Take each line of the entries below that contains "страница" and copy it.

── Material for the task ──

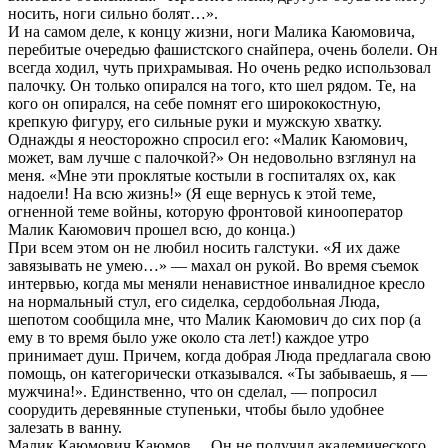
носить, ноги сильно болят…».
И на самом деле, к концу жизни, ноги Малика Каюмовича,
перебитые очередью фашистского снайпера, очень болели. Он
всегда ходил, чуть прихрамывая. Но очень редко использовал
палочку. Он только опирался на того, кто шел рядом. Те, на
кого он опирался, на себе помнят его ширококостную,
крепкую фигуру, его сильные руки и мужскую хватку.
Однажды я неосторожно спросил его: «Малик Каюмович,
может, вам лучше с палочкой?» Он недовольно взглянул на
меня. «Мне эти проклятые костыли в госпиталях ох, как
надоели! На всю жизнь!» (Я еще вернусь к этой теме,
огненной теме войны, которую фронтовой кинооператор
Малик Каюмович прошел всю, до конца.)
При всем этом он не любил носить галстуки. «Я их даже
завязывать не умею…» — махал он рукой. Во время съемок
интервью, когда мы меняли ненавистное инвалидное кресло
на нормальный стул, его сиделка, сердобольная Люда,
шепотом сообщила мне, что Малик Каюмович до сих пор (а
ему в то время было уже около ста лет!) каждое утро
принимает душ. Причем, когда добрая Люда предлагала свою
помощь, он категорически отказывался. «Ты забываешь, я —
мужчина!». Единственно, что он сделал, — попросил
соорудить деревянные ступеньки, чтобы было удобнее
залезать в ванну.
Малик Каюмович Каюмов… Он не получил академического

───
── Material for the task ──

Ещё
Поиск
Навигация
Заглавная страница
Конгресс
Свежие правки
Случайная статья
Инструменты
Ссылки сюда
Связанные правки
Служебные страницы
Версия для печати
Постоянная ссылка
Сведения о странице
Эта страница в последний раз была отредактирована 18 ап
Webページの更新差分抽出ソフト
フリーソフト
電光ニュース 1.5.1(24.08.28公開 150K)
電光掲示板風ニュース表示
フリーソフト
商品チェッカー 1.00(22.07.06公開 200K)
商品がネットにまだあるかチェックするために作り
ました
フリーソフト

───
── Material for the task ──

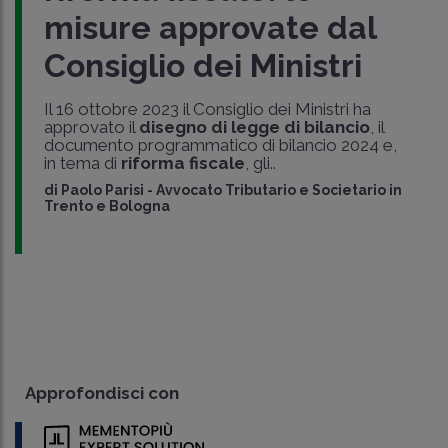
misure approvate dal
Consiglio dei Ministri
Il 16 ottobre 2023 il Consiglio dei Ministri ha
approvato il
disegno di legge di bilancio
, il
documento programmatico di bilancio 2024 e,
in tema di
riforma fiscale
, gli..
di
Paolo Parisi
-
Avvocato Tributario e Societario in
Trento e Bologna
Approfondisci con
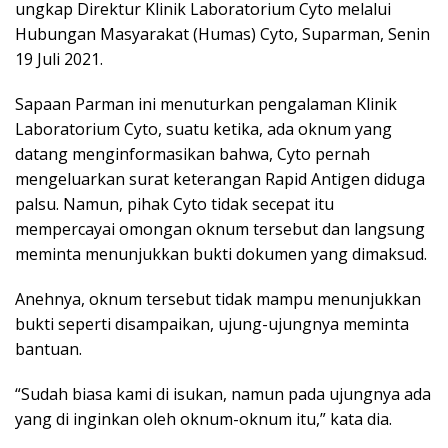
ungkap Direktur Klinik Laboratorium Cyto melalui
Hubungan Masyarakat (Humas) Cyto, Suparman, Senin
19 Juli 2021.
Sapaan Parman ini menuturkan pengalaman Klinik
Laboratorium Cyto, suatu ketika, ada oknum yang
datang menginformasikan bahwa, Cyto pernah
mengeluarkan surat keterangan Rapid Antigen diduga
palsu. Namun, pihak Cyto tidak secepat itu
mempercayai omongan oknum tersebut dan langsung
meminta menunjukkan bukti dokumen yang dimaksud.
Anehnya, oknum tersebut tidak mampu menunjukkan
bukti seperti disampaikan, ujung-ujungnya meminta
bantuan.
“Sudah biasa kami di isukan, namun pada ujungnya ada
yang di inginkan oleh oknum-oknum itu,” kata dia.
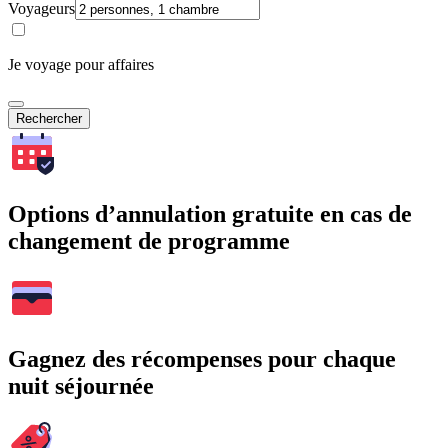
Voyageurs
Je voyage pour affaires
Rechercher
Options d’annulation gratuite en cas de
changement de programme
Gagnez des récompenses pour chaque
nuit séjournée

───

— Exercise answer —
Заглавная страница
Эта страница в последний раз была отредактирована 18 ап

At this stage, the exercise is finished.